• **What is being asked**:
The lines to print run from the top of the material below to the line with "Christian Chapman", inclusive; please copy them exactly, without pictures.

• **Records for this exercise**:

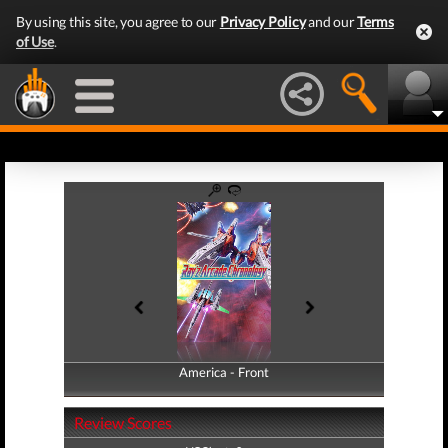
By using this site, you agree to our
Privacy Policy
and our
Terms
of Use
.
America - Front
America - Back
Review Scores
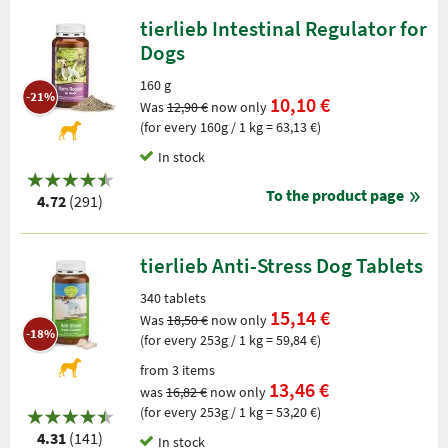
tierlieb Intestinal Regulator for
Dogs
160 g
-21%
10,10 €
Was
12,90 €
now only
(for every 160g / 1 kg = 63,13 €)
In stock
To the product page
4.72
(291)
tierlieb Anti-Stress Dog Tablets
340 tablets
15,14 €
Was
18,50 €
now only
-18%
(for every 253g / 1 kg = 59,84 €)
from 3 items
13,46 €
was
16,82 €
now only
(for every 253g / 1 kg = 53,20 €)
4.31
(141)
In stock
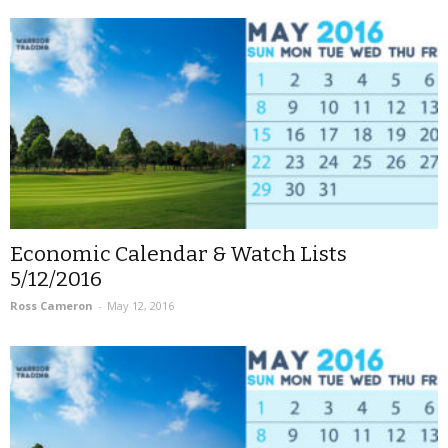
Economic Calendar & Watch Lists
5/12/2016
Ross Cameron
-
May 12, 2016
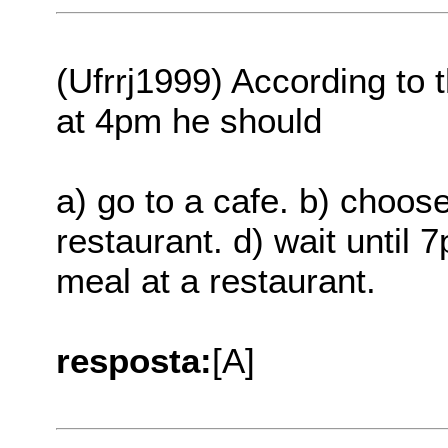
(Ufrrj1999) According to t
at 4pm he should
a) go to a cafe. b) choose
restaurant. d) wait until 
meal at a restaurant.
resposta:
[A]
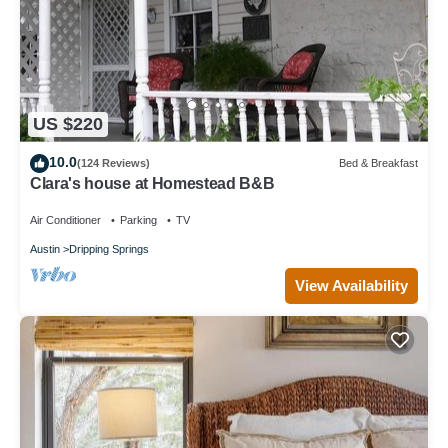
US $220
10.0
(124 Reviews)
Bed & Breakfast
Clara's house at Homestead B&B
Air Conditioner
Parking
TV
Austin
Dripping Springs
View Availability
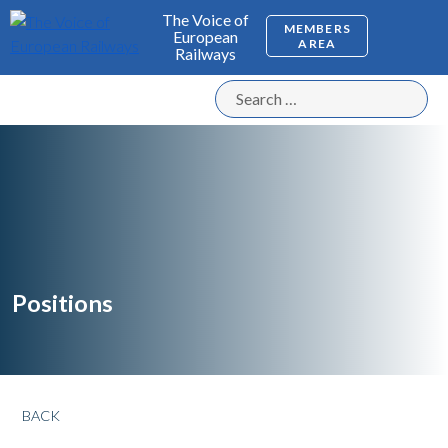
The Voice of
MEMBERS
European
AREA
Railways
Positions
BACK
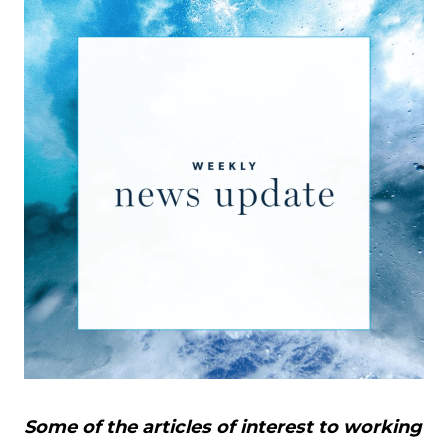
Some of the articles of interest to working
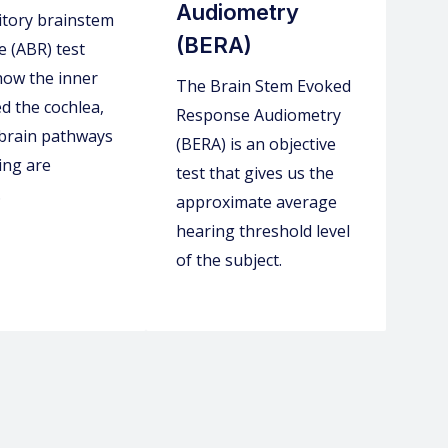
Audiometry
itory brainstem
(BERA)
 (ABR) test
 how the inner
The Brain Stem Evoked
ed the cochlea,
Response Audiometry
 brain pathways
(BERA) is an objective
ing are
test that gives us the
.
approximate average
hearing threshold level
of the subject.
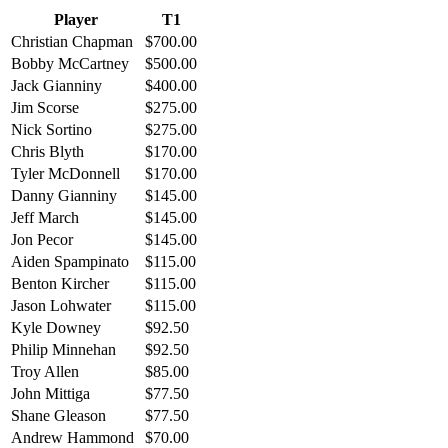
Player
T1
Christian Chapman
$700.00
Bobby McCartney
$500.00
Jack Gianniny
$400.00
Jim Scorse
$275.00
Nick Sortino
$275.00
Chris Blyth
$170.00
Tyler McDonnell
$170.00
Danny Gianniny
$145.00
Jeff March
$145.00
Jon Pecor
$145.00
Aiden Spampinato
$115.00
Benton Kircher
$115.00
Jason Lohwater
$115.00
Kyle Downey
$92.50
Philip Minnehan
$92.50
Troy Allen
$85.00
John Mittiga
$77.50
Shane Gleason
$77.50
Andrew Hammond
$70.00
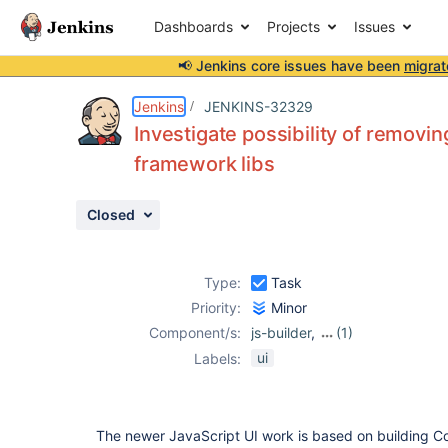
Dashboards
Projects
Issues
📢 Jenkins core issues have been
migrat
Details
Description
Activity
People
Dates
Jenkins
JENKINS-32329
Investigate possibility of removin
framework libs
Issues
Closed
Reports
Components
Type:
Task
Priority:
Minor
Component/s:
js-builder
,
(1)
js-modules
ui
Labels:
The newer JavaScript UI work is based on building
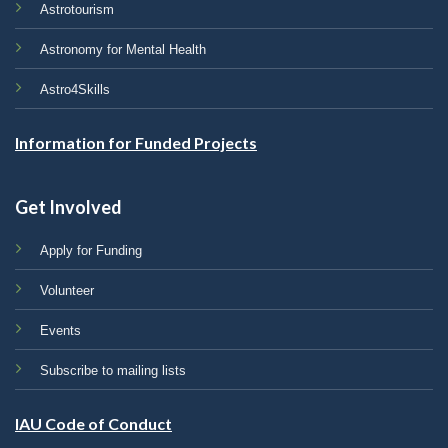
Astrotourism
Astronomy for Mental Health
Astro4Skills
Information for Funded Projects
Get Involved
Apply for Funding
Volunteer
Events
Subscribe to mailing lists
IAU Code of Conduct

• **Solution to this problem**:
By using this site, you agree to our
Privacy Policy
and our
Terms
of Use
.
America - Front
America - Back
Review Scores
tierlieb Intestinal Regulator for
Dogs
160 g
-21%
10,10 €
Was
12,90 €
now only
(for every 160g / 1 kg = 63,13 €)
In stock
To the product page
4.72
(291)
tierlieb Anti-Stress Dog Tablets
340 tablets
15,14 €
Was
18,50 €
now only
-18%
(for every 253g / 1 kg = 59,84 €)
from 3 items
13,46 €
was
16,82 €
now only
(for every 253g / 1 kg = 53,20 €)
4.31
(141)
In stock
Economic Calendar & Watch Lists
5/12/2016
Ross Cameron
-
May 12, 2016
(Ufrrj1999) According to t
at 4pm he should
a) go to a cafe. b) choose
restaurant. d) wait until 
meal at a restaurant.
resposta:
[A]
US $220
10.0
(124 Reviews)
Bed & Breakfast
Clara's house at Homestead B&B
Air Conditioner
Parking
TV
Austin
Dripping Springs
View Availability
The Voice of
MEMBERS
European
AREA
Railways
Positions
BACK
Some of the articles of interest to working
Audiometry
itory brainstem
(BERA)
 (ABR) test
 how the inner
The Brain Stem Evoked
ed the cochlea,
Response Audiometry
 brain pathways
(BERA) is an objective
ing are
test that gives us the
.
approximate average
hearing threshold level
of the subject.
Player
T1
Christian Chapman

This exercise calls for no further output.